Super-resolution visualization of distinct stalled and broken replication fork structures

Endogenous genotoxic stress occurs in healthy cells due to competition between DNA replication machinery, and transcription and topographic relaxation processes. This causes replication fork stalling and regression, which can further collapse to form single-ended double strand breaks (seDSBs). Super-resolution microscopy has made it possible to directly observe replication stress and DNA damage inside cells, however new approaches to sample preparation and analysis are required. Here we develop and apply multicolor single molecule microscopy to visualize individual replication forks under mild stress from the trapping of Topoisomerase I cleavage complexes, a damage induction which closely mimics endogenous replicative stress. We observe RAD51 and RAD52, alongside RECQ1, as the first responder proteins to stalled but unbroken forks, whereas Ku and MRE11 are initially recruited to seDSBs. By implementing novel super-resolution imaging assays, we are thus able to discern closely related replication fork stress motifs and their repair pathways.Author summary: Damage to the genetic code embedded in an organism’s DNA can result in mutation or cell death which, in turn, can lead to disease and dysfunction. DNA damage is the main cause of many human diseases including cancer, and some forms of neurodegeneration and immune dysfunction. DNA double strand breaks (DSBs), which occur a handful of times in each replicating cell each day, are especially deleterious due to the difficulty of their repair. The main endogenous cause of DSBs is the breakdown of DNA replication forks however there is increasing evidence that damage and stress at these forks can also result in unbroken intermediate structures which avoid DSB formation such as fork regression.

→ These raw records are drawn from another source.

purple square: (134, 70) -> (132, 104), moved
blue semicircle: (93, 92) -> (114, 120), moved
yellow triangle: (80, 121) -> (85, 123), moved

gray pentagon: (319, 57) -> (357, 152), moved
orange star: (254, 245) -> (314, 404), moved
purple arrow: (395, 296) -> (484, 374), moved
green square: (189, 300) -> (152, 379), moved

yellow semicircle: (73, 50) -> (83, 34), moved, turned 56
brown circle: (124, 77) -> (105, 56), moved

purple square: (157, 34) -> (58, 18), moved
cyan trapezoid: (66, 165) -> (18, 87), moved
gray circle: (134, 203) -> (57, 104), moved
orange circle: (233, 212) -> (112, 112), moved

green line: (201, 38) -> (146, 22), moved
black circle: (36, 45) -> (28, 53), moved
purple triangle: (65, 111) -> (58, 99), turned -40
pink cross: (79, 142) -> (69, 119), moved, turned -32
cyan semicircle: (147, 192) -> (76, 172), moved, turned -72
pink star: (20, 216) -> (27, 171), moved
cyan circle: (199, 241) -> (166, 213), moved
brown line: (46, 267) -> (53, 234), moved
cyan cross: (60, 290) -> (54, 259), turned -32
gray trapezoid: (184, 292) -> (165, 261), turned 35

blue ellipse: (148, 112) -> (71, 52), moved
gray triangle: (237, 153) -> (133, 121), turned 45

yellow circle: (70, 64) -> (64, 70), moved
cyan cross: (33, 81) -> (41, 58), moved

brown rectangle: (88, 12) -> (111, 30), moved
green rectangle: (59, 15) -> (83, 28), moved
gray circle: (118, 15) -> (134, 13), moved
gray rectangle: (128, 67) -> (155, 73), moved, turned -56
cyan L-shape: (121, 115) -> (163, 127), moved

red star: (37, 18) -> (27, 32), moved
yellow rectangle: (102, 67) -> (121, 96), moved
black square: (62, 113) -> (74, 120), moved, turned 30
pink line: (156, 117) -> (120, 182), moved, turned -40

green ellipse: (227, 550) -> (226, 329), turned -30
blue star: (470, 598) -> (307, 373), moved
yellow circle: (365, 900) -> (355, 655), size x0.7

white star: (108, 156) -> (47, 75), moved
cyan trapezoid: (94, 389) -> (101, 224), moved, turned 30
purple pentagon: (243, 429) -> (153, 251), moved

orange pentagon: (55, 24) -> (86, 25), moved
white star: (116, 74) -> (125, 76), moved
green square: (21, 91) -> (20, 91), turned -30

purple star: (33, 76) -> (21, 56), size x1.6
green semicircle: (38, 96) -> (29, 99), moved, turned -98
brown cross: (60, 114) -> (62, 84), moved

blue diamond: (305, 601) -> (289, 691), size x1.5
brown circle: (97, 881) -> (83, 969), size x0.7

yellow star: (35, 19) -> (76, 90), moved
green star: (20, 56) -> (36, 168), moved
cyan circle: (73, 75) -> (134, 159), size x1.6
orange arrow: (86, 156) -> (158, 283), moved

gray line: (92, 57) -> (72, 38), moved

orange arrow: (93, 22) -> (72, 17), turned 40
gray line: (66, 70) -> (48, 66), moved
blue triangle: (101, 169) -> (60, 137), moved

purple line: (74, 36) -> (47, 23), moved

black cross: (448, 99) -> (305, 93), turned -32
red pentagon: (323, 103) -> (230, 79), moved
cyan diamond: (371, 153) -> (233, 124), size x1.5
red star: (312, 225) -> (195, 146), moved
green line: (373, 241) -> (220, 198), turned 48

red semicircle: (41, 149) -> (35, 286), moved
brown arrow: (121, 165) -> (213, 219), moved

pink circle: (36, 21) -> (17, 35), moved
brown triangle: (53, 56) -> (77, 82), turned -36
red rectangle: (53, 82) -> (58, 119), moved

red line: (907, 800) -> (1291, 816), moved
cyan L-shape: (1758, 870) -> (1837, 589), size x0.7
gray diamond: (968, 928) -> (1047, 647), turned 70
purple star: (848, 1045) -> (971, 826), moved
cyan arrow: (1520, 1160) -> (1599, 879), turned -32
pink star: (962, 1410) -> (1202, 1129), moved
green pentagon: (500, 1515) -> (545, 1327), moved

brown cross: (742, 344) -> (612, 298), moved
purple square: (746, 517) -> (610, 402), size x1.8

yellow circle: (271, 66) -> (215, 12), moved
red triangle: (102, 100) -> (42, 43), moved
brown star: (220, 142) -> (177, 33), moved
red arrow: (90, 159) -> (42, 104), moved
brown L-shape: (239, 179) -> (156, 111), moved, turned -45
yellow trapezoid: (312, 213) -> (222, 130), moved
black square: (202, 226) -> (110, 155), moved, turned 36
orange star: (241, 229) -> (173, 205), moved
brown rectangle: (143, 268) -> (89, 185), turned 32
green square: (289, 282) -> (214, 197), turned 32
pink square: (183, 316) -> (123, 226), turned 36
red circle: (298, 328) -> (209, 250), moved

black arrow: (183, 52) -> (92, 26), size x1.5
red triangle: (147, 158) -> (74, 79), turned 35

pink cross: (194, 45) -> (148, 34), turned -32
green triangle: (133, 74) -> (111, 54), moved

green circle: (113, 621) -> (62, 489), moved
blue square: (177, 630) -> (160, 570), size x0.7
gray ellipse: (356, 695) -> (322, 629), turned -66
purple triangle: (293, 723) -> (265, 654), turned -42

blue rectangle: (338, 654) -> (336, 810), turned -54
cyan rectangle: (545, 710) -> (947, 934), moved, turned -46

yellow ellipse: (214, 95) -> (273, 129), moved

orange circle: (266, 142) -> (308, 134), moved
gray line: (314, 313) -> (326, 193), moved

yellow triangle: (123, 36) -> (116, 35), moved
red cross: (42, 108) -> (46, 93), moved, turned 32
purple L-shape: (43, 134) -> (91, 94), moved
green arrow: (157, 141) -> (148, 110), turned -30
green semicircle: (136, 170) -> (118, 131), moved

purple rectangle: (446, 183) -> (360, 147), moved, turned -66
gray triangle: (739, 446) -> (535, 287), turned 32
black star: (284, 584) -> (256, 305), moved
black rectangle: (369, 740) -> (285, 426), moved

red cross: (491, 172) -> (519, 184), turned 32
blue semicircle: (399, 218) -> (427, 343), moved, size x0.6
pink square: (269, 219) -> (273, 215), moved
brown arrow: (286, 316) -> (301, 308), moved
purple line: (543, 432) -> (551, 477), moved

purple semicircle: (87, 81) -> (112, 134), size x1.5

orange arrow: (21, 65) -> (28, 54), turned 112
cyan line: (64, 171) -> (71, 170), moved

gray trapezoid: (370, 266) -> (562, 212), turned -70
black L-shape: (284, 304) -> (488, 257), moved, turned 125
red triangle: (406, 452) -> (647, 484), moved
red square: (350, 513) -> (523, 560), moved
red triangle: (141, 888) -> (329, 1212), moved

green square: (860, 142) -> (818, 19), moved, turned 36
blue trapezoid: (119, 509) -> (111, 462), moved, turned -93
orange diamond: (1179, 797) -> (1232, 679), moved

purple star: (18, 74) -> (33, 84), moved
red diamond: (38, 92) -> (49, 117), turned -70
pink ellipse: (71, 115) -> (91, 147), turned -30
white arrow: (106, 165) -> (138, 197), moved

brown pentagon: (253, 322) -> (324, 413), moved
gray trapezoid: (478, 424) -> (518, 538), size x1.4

We have developed and applied new assays for labelling and visualizing damaged replication forks using super-resolution microscopy. This has enabled us to differentiate between broken and unbroken forks and to discern the different proteins that are recruited for DSB and regressed fork repair. Our data further demonstrate that these assays are widely applicable to DNA damage research and offer a new approach to mapping the spatiotemporal repair of individual damage events inside cells.